Does Billy really love her? Is his father a real gangster or just trying to make himself look good to the big city guys? How close is the Greeleys’ opinion of her to the truth of the matter?

A mystery, a love story, a growing-up tale – all piled into the hustle and bustle of 1950 New York City – with Strings Attached. (One of 5,000 books recommended on www.abookandahug.com)

Between Sea and Sky, by Jaclyn Dolamore (fiction) – mermaids, flying folk, love and loss

The lure of the forbidden…
The temptation to go just a step further from home…
The realization that you might not ever be able to go back…

Esmerine’s world encompasses not only the classic attraction of mermaids and humans for one another, but also the tensions between the land-dwellers and the flying Fandarsee.
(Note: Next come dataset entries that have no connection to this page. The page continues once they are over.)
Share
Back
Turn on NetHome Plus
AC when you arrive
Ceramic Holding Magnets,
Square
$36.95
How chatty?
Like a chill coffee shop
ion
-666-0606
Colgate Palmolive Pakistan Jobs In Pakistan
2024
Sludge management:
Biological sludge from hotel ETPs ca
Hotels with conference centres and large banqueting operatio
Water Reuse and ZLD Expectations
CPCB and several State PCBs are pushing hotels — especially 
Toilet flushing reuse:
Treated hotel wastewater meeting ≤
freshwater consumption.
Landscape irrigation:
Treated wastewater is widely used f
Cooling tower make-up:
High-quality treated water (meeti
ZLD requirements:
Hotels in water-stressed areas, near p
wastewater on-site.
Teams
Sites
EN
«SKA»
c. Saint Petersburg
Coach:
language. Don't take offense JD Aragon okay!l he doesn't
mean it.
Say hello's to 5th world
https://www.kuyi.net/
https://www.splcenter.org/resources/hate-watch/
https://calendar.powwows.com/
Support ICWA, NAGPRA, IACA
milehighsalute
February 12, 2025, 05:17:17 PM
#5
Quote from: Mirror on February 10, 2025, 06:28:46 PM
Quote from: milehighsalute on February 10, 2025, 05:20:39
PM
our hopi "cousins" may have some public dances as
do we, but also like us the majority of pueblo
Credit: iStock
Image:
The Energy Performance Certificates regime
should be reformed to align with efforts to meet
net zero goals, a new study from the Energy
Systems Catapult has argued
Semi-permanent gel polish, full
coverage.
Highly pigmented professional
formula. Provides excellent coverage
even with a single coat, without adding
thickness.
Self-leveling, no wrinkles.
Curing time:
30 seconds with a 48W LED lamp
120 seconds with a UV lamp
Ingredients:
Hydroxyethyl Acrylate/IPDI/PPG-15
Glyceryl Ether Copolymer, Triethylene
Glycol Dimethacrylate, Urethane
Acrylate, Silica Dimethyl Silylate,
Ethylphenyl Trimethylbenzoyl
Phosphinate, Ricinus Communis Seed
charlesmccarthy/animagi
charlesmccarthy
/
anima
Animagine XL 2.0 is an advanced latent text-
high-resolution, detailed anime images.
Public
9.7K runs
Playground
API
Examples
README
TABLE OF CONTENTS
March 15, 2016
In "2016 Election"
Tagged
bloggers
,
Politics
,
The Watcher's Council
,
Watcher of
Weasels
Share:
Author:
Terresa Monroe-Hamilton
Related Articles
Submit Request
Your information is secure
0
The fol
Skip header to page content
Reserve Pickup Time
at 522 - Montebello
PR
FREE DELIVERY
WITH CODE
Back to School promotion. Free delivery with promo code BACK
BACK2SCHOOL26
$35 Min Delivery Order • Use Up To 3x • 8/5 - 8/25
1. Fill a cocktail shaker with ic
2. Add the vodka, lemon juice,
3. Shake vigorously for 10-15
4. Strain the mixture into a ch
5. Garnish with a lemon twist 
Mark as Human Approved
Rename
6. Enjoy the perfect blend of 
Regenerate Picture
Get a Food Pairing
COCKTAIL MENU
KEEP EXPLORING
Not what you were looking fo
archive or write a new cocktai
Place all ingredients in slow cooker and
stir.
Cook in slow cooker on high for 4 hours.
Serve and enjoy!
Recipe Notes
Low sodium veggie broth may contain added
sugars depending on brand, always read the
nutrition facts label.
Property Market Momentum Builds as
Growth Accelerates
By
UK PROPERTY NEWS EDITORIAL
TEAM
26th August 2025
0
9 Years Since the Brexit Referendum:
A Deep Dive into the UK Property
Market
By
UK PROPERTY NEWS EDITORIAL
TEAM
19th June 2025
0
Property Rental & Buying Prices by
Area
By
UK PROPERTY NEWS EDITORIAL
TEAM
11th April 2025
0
Reveling in the ‘life of the mind’ and deeply intelligent discussion, these flying folk also are the messenger corps of this wide place, able to travel faster and farther than even the nobility’s best horses.

Perhaps the memory of their childhood friendship will be enough to convince Alan to defy his overbearing father’s demands long enough to help Esmerine find her sister. Or maybe the elder Fandarsee’s deep loathing of merfolk will hinder their search until it’s too late for Dosia.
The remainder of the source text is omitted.